SA Bugzilla – Bug 2167
bayes: save unmunged tokens during scan, for later learning
Last modified: 2005-03-29 16:08:32 UTC
Here is the first run at a group of hacks to increase sa and bayes usefulness in a large scale environment where users either don't have access to shell accounts or aren't smart enough to use them. These patches enable a few things: hashing (leafing really, but is a module) of bayes statedirs seperately from userconfiguration dirs (or SQL) logging of bayes tokens per messages into unique files in a folder off of the statedir for later use to 'train' bayes via an external method. (We've written a server that enables users to vew their last N hours of email and to select displayed messages as spam or ham.) sa-btoc-learn takes care of the backend work of importing the tokens as spam or ham into the bayes databases. configuration of these new features is accomplished through local.cf and there are a couple of new modules as well. This code has not be thouroughly tested yet, but we wanted to get some other people looking at it. We'll probably have some updates in a few days when the rest of our new hardware arrives and we are able to accomplish some large scale tests. External tools need to handle removal of old 'bayes token logs' like a cron job, etc.
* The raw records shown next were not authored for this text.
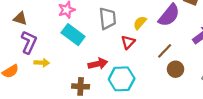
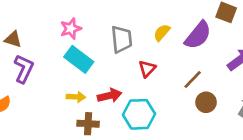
yellow semicircle: (140, 23) -> (162, 33), moved
yellow arrow: (42, 63) -> (76, 97), moved

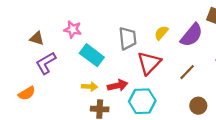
pink star: (71, 29) -> (73, 29), moved, turned 30
purple L-shape: (24, 69) -> (46, 63), turned -145
red triangle: (147, 69) -> (149, 63), size x1.6
brown circle: (206, 102) -> (198, 106), moved

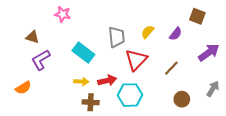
pink star: (73, 29) -> (63, 14), moved
purple semicircle: (192, 35) -> (176, 34), size x0.6

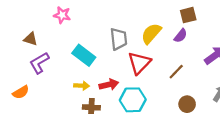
brown square: (197, 16) -> (188, 15), moved, turned -35
yellow semicircle: (148, 32) -> (151, 34), size x1.5

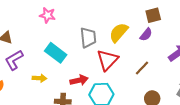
pink star: (62, 15) -> (48, 15), moved
yellow arrow: (82, 86) -> (39, 78), moved

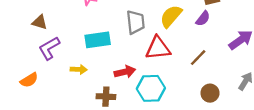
cyan rectangle: (56, 53) -> (98, 40), turned -45
red triangle: (107, 60) -> (158, 48), turned 40

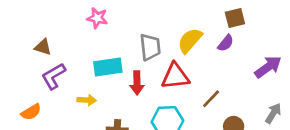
brown line: (198, 58) -> (211, 99), moved
red arrow: (125, 72) -> (137, 83), moved, turned 102

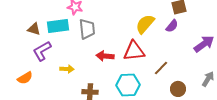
gray trapezoid: (150, 47) -> (87, 29), moved
cyan rectangle: (108, 67) -> (58, 26), moved
red arrow: (137, 83) -> (105, 56), turned 96

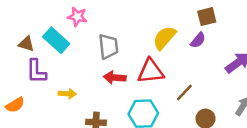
cyan rectangle: (58, 26) -> (56, 40), turned 50
gray trapezoid: (87, 29) -> (108, 46), moved
purple L-shape: (42, 51) -> (36, 71), turned -60

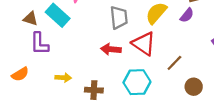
gray trapezoid: (108, 46) -> (119, 18), moved
red triangle: (151, 71) -> (144, 44), turned 40
yellow arrow: (67, 94) -> (63, 78), moved

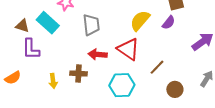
gray trapezoid: (119, 18) -> (91, 25), moved
yellow arrow: (63, 78) -> (53, 81), turned 80
brown cross: (94, 90) -> (78, 74), moved

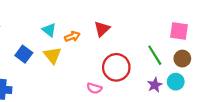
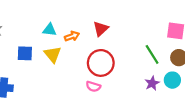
cyan triangle: (49, 30) -> (49, 30), turned -32
blue square: (24, 54) -> (25, 53), turned -35
red circle: (116, 67) -> (101, 63), moved

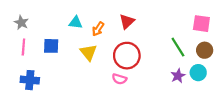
orange arrow: (72, 36) -> (98, 29), turned 144
yellow triangle: (53, 54) -> (88, 52), moved

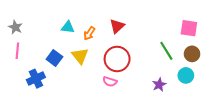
blue square: (51, 46) -> (54, 58), moved, turned 35
purple star: (178, 76) -> (159, 85), moved
blue cross: (30, 80) -> (36, 79), moved, turned -30

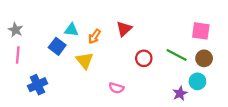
green line: (166, 51) -> (177, 55), turned -30
blue square: (54, 58) -> (57, 46), moved
red circle: (117, 59) -> (144, 58), moved, size x0.6
purple star: (159, 85) -> (180, 93), moved

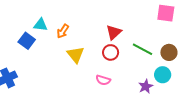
red triangle: (124, 29) -> (114, 32), moved
pink square: (201, 31) -> (166, 13), moved
yellow triangle: (85, 61) -> (76, 55), moved
pink semicircle: (116, 88) -> (103, 80), moved

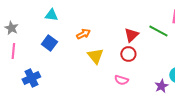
cyan triangle: (40, 25) -> (51, 15), moved
orange arrow: (63, 31) -> (83, 34), turned -152
green line: (142, 49) -> (158, 31), moved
Created attachment 1116 [details] patches for new sonic.net features
Created attachment 1129 [details] revised patch fixed patches (I think.)
Created attachment 1130 [details] example backend server Example server code to hook into via web app or other front end for user to access the learn_from_token_log pre-tokenized messages.
kgc -- looks interesting as I mentioned a while back. a few comments: 1. it's a bit untidy and needs cleaning up; there's config settings in the local.cf example, a shortage of documentation ;), the patch includes the "Makefile" (patching using "cvs diff" is better as it ignores generated files). 2. I think it'd be better if instead of dumping some metadata and the tokens as newline-separated data in the storage files, it could use a cleaner parseable format -- such as YAML or a custom one -- so that the format is extensible. I can imagine there may be situations further down the line where we want to add other kinds of data from the message -- full message text, more metadata, etc. If YAML sounds like overkill, a simple "Name: value" header-style thing would work fine here (just list all the tokens on one long line ;) A version line at the top of the file would help keep it forward-compatible, too, in case we need to make serious changes in future. 3. Disk space usage may be an issue -- as I mentioned, the tokens from a mail are often about the same size as the mail itself. Perhaps a good approach would be to store the tokens gzipped - but then we have to consider how to safely store binary data. (If the store can use 1 index file containing the metadata and then subfiles for the gzipped data, that'd work fine.) I still haven't got Dan to comment on it, but I think it makes sense ;)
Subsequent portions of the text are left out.